Faire quitter l’Iran clandestinement à une ou plusieurs personnes suppose une organisation complexe mobilisant de nombreux acteurs. Les voyageurs sont transférés d'un groupe de passeurs à l'autre, et les passeurs eux-mêmes comptent sur l'aide de guides locaux et la complicité de plusieurs garde-frontières pour atteindre leur destination. Si les voyageurs ont de la chance, les passeurs et les guides sauront comment gérer les forces de l’ordre, ce qui rendra leur voyage plus sûr. Mais beaucoup ont fait de mauvais choix et ont été arrêtés, battus et parfois même tués par des agents des forces de l'ordre. 

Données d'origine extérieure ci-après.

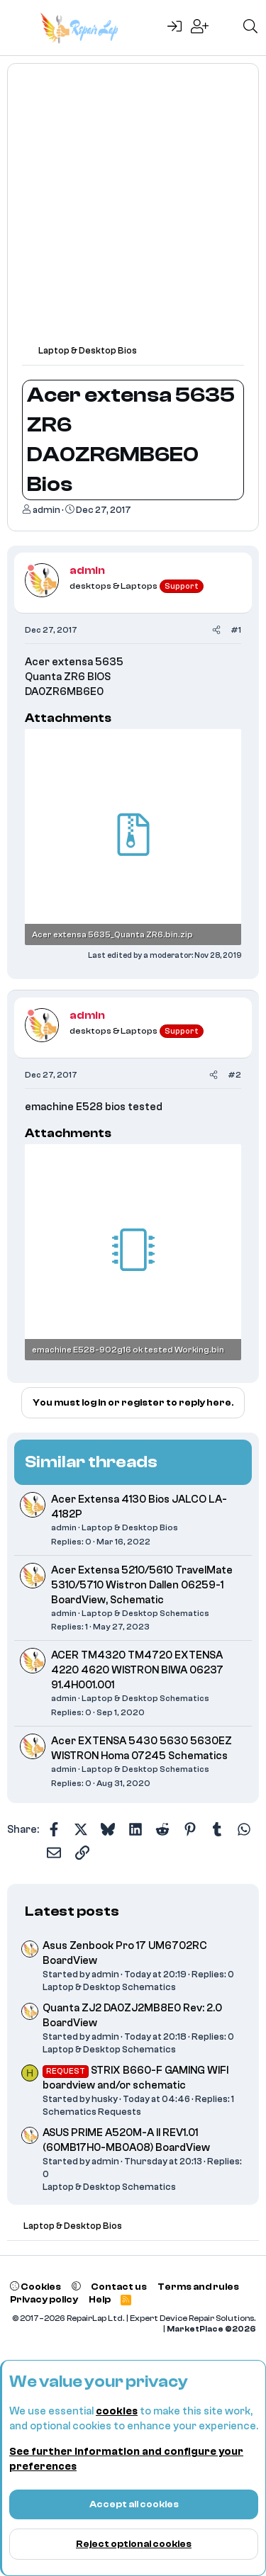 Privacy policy (44, 2299)
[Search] (250, 28)
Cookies (35, 2286)
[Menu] (19, 28)
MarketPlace (211, 2329)
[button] (76, 2286)
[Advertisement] (133, 211)
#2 (234, 1075)
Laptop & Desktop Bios (130, 1527)
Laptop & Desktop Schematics (145, 1613)
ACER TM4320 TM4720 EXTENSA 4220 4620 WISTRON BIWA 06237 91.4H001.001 (137, 1670)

Bien que le trafic  d’êtres humains soit illégal en République islamique, rien n'a été fait pour lutter contre la corruption endémique du système qui lui permet de perdurer. Cette inaction est probablement alimentée par le constat que, dans le contexte actuel, la migration illégale est non seulement inévitable, mais qu’elle est aussi une source de revenus supplémentaires. 

Pendant ce temps, la vie, les biens, la dignité humaine et la sécurité des migrants et des demandeurs d'asile continuent d'être menacés. Et ceux qui tentent de se construire une vie meilleure se retrouvent exploités et transformés en business lucratif.